No.4 seed Dominic Thiem lets a two-set lead slip as Pablo Andujar marked his 150th career win with a remarkable comeback

Dominic Thiem, Roland Garros 2021, first round© Corinne Dubreuil/FFT
 - Alex Sharp

Records for Dominic Thiem and Pablo Andujar were shattered on Court Philippe-Chatrier in a pulsating four-hour and 28-minute tussle.

Two-time finalist Thiem had never lost his opening round in Paris during seven previous visits.

The world No.4 was 3-0 against the Spaniard in previous meetings, and had never fallen to a player ranked as low as No.68 Andujar on the terre battue.

That all changed on Sunday.

The 35-year-old was 0-24 when two-sets-to-love down in major play, he was 0-11 against top-five talent.

Both streaks were snapped as the Spaniard reeled in the No.4 seed 4-6, 5-7, 6-3, 6-4, 6-4, before signing the camera with a message of love to his family watching back home. 

Here’s what we learned from this gripping five-setter…

Domi determined to 'bounce back stronger'

The US Open champion admitted that the “omens were a bit different this year” following a stop-start build up to Roland-Garros.

The 27-year-old last relinquished a two-set lead in major play back at the 2017 US Open. The defeat evidently hurt, but Thiem is adamant he’ll dig for the answers.

“Losing after being two sets to zero up, it's very strange to me. I have to analyse it and think about what's wrong at the moment. And then of course try to hit back as soon as possible,” reflected the Austrian, the 2018 and 2019 finalist at Roland-Garros.

“It does feel very tough, as I was used to since 2016 to play very deep in this tournament. But at the same time, the last first-round exit in a Grand Slam, US Open 2019, is not that long ago, but not here.”

Dominic Thiem, Pablo Andujar, Roland-Garros 2021© Corinne Dubreuil / FFT

Thiem referred to Novak Djokovic’s turbulent spell five years ago, and will be using the world No.1 as inspiration to fire back to the peak of his powers.

“I think that Novak, on another level than me, but after winning here in 2016, I guess he also had some struggles,” mused the world No.4.

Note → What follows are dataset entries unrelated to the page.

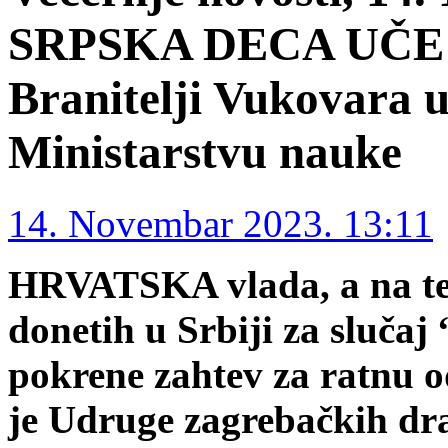
SRPSKA DECA UČE
Branitelji Vukovara 
Ministarstvu nauke
14. Novembar 2023. 13:11
HRVATSKA vlada, a na te
donetih u Srbiji za sluča
pokrene zahtev za ratnu od
je Udruge zagrebačkih dra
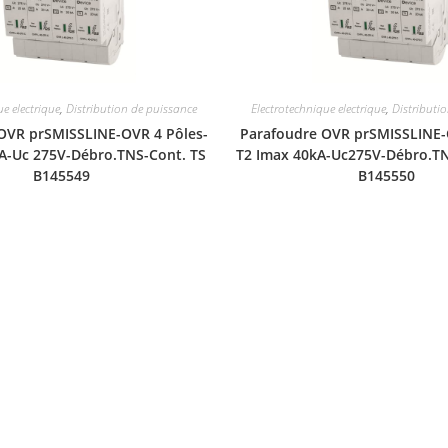
ue electrique
,
Distribution de puissance
Electrotechnique electrique
,
Distributi
OVR prSMISSLINE-OVR 4 Pôles-
Parafoudre OVR prSMISSLINE-
A-Uc 275V-Débro.TNS-Cont. TS
T2 Imax 40kA-Uc275V-Débro.TN
B145549
B145550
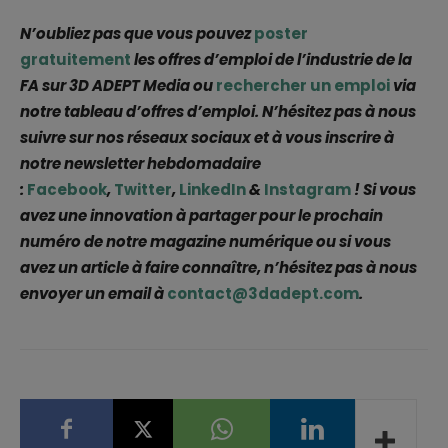
N’oubliez pas que vous pouvez
poster
gratuitement
les offres d’emploi de l’industrie de la
FA sur 3D ADEPT Media ou
rechercher un emploi
via
notre tableau d’offres d’emploi. N’hésitez pas à nous
suivre sur nos réseaux sociaux et à vous inscrire à
notre newsletter hebdomadaire
:
Facebook
,
Twitter
,
LinkedIn
&
Instagram
! Si vous
avez une innovation à partager pour le prochain
numéro de notre magazine numérique ou si vous
avez un article à faire connaître, n’hésitez pas à nous
envoyer un email à
contact@3dadept.com
.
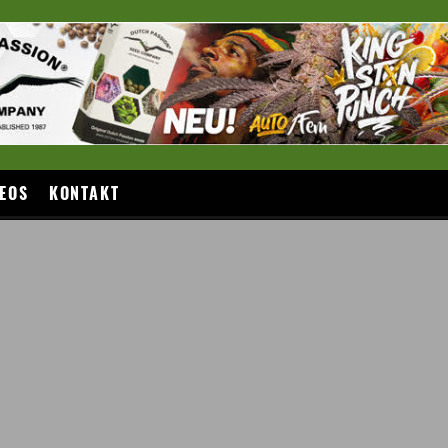
EOS
KONTAKT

“I’m not struggling for motivation. It's amazing to reach such a big goal (winning a Grand Slam), but at the same time, something is different after. It's a big learning process, and despite the loss, which hurts so much, I still hope I can bounce back stronger than before. Right now I don't know when the moment is coming.”

Federer triumph gave Andujar the edge

20-time Grand Slam winner Roger Federer returned to the tour in Geneva a fortnight ago. The welcome back was short-lived however as Andujar clinched what he described as “the greatest victory of my career".

"To my eyes, he is a myth," added the Valencia resident.

 After Sunday’s incredible fight back, the Spaniard has now toppled two top-10 players in a single season for the first time in his career.

“It gave me more confidence in myself. I think that victory made me still believe, even if I was two sets to love down. So I tried to keep focused,” said an elated Andujar.

“I knew if I could win that third set, everything was going to change. I thought, I really believed, and that probably maybe in a big percentage, small percentage, I don't know how much, but of course there is a percentage of that win gave me that confidence to believe in this win.”

Pablo Andjuar, Roland-Garros 2021 first round©️ Corinne Dubreuil/FFT

Thiem must step in and unleash 

In the very first game of the match Thiem clattered a trademark backhand down-the-line and arrowed it into the corner for an immediate break.

The signs were good.

However, the Austrian became increasingly passive off the backhand wing and erratic off the forehand side, finishing with 66 winners and 61 costly unforced errors.

His reluctance to unleash his full power, to not press on the front foot was highlighted in just 6 of 19 break opportunities converted.

Furthermore, Thiem was 112-106 up in rallies with 0-4 strokes, whereas he was 17-24 down to the Spaniard in prolonged rallies involving nine or more strikes.

When he did press and advance up the court against Andujar, it was a success with 25/38 points won at the net. Very few can live with Thiem when he's aggressive, stepping in and lasering shots.

Enjoyment the key for Pablo's renaissance

Andujar, a former world No.32, had to be incredibly patient following four elbow surgeries from 2016-17 and after missing the 2018 campaign too.

Now the 35-year-old is thriving, which he believes is from competing with a spring in his step.

“It is very special to win here in Roland-Garros, in Court Philippe-Chatrier. Such an emotional win for me, being two sets to love down against an amazing player,” added Andujar.

“In every step I took since I came back after my injury, I really tried to enjoy everything, I really tried to give everything.

“I remember 2015 was a great year for me (third round at Roland-Garros). Maybe I have less legs and I play better tennis. But I think that's the most important part of it, it's the one I'm enjoying the most.”